There is wide variation in the time it takes for a duodenal hematoma to resolve. Sixty percent of the patients in our study improved within a short period, while 30% had delayed recovery with a maximum follow-up of 45 months. This might be due to continued anticoagulation therapy and, in one case, was attributable to the extremely large hematoma volume of 1064 mL. Other investigators have reported short-term improvement in 85% of cases and 15% mortality (19,25,34).

The primarily recommended treatment option is watchful waiting. In individual cases, rapid improvement may be achieved with surgery with or without duodenal wall incision (16,24,27), but results in longer hospital stays (36). In rare cases, parenteral nutrition is required. In adult patients with active bleeding or pseudoaneuryms, transarterial embolization can be effective (37).

As a limitation of our study, the numbers investigated with any one imaging modality are too small for meaningful conclusions to be drawn regarding any one of these modalities.
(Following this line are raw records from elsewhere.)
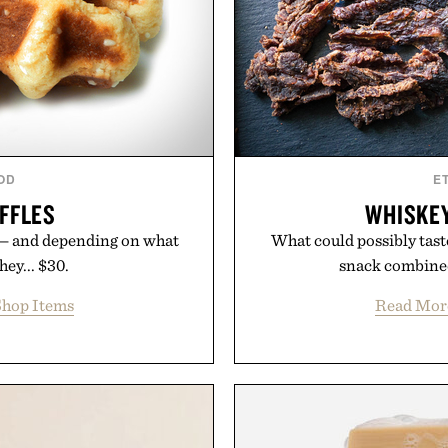
OD
E
FFLES
WHISKEY
 — and depending on what
What could possibly taste
hey... $30.
snack combined 
hop Items
Read Mor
For the same reason, we cannot definitely rule out additional typical imaging findings.

In conclusion, intramural duodenal hemorrhage is an acute condition and possible complications can be reduced by early diagnosis. Complications range from occlusion or stricture of the duodenum to pancreatitis, arrosion hemorrhage, and clinical shock. In young patients with blunt abdominal trauma and patients presenting with abdominal pain who vomit bile and blood, intramural hemorrhage should be ruled out, particularly in those on anticoagulation treatment. While older patients are examined by MRI or CT, young patients can be examined by US and may require an additional MRI or CT only if US findings are inconclusive.